■ **EXERCISE OBJECTIVE**
Every entry should be reproduced precisely, with each picture left out.
== EXERCISE INPUT ==
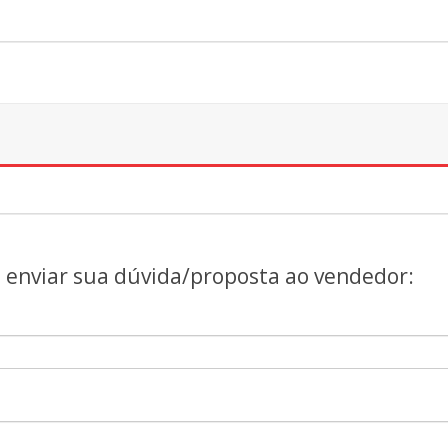
a enviar sua dúvida/proposta ao vendedor:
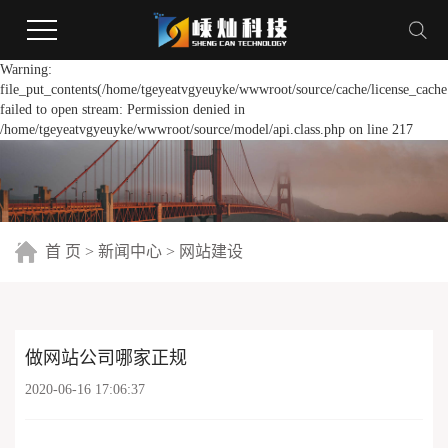
Warning:
file_put_contents(/home/tgeyeatvgyeuyke/wwwroot/source/cache/license_cache
failed to open stream: Permission denied in
/home/tgeyeatvgyeuyke/wwwroot/source/model/api.class.php on line 217
首 页
>
新闻中心
>
网站建设
做网站公司哪家正规
2020-06-16 17:06:37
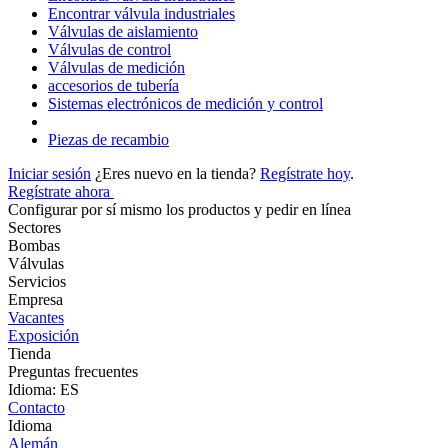
Encontrar válvula industriales
Válvulas de aislamiento
Válvulas de control
Válvulas de medición
accesorios de tubería
Sistemas electrónicos de medición y control
Piezas de recambio
Iniciar sesión
¿Eres nuevo en la tienda?
Regístrate hoy
.
Regístrate ahora
Configurar por sí mismo los productos y pedir en línea
Sectores
Bombas
Válvulas
Servicios
Empresa
Vacantes
Exposición
Tienda
Preguntas frecuentes
Idioma: ES
Contacto
Idioma
Alemán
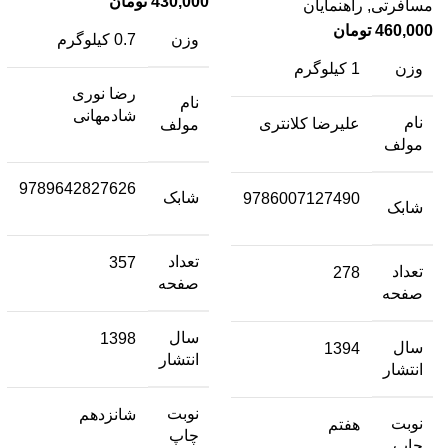
430,000
تومان
مسافرتی
,
راهنمایان
460,000
تومان
وزن
0.7 کیلوگرم
وزن
1 کیلوگرم
رضا نوری
نام
شادمهانی
نام
علیرضا کلانتری
مولف
مولف
9789642827626
شابک
9786007127490
شابک
تعداد
357
تعداد
278
صفحه
صفحه
سال
1398
سال
1394
انتشار
انتشار
نوبت
شانزدهم
نوبت
هفتم
چاپ
چاپ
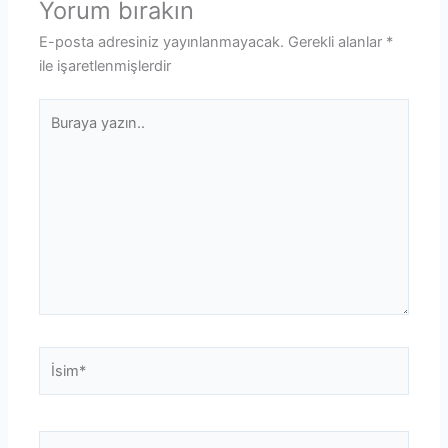
Yorum bırakın
E-posta adresiniz yayınlanmayacak.
Gerekli alanlar
*
ile işaretlenmişlerdir
Buraya
yazın..
İsim*
E-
===
■ **SOLUTION TO THIS TASK**
a enviar sua dúvida/proposta ao vendedor:
Warning:
file_put_contents(/home/tgeyeatvgyeuyke/wwwroot/source/cache/license_cache
failed to open stream: Permission denied in
/home/tgeyeatvgyeuyke/wwwroot/source/model/api.class.php on line 217
首 页
>
新闻中心
>
网站建设
做网站公司哪家正规
2020-06-16 17:06:37
Encontrar válvula industriales
Válvulas de aislamiento
Válvulas de control
Válvulas de medición
accesorios de tubería
Sistemas electrónicos de medición y control
Piezas de recambio
Iniciar sesión
¿Eres nuevo en la tienda?
Regístrate hoy
.
Regístrate ahora
Configurar por sí mismo los productos y pedir en línea
Sectores
Bombas
Válvulas
Servicios
Empresa
Vacantes
Exposición
Tienda
Preguntas frecuentes
Idioma: ES
Contacto
Idioma
Alemán
430,000
تومان
مسافرتی
,
راهنمایان
460,000
تومان
وزن
0.7 کیلوگرم
وزن
1 کیلوگرم
رضا نوری
نام
شادمهانی
نام
علیرضا کلانتری
مولف
مولف
9789642827626
شابک
9786007127490
شابک
تعداد
357
تعداد
278
صفحه
صفحه
سال
1398
سال
1394
انتشار
انتشار
نوبت
شانزدهم
نوبت
هفتم
چاپ
چاپ
Yorum bırakın
E-posta adresiniz yayınlanmayacak.
Gerekli alanlar
*
ile işaretlenmişlerdir
Buraya
yazın..
İsim*
E-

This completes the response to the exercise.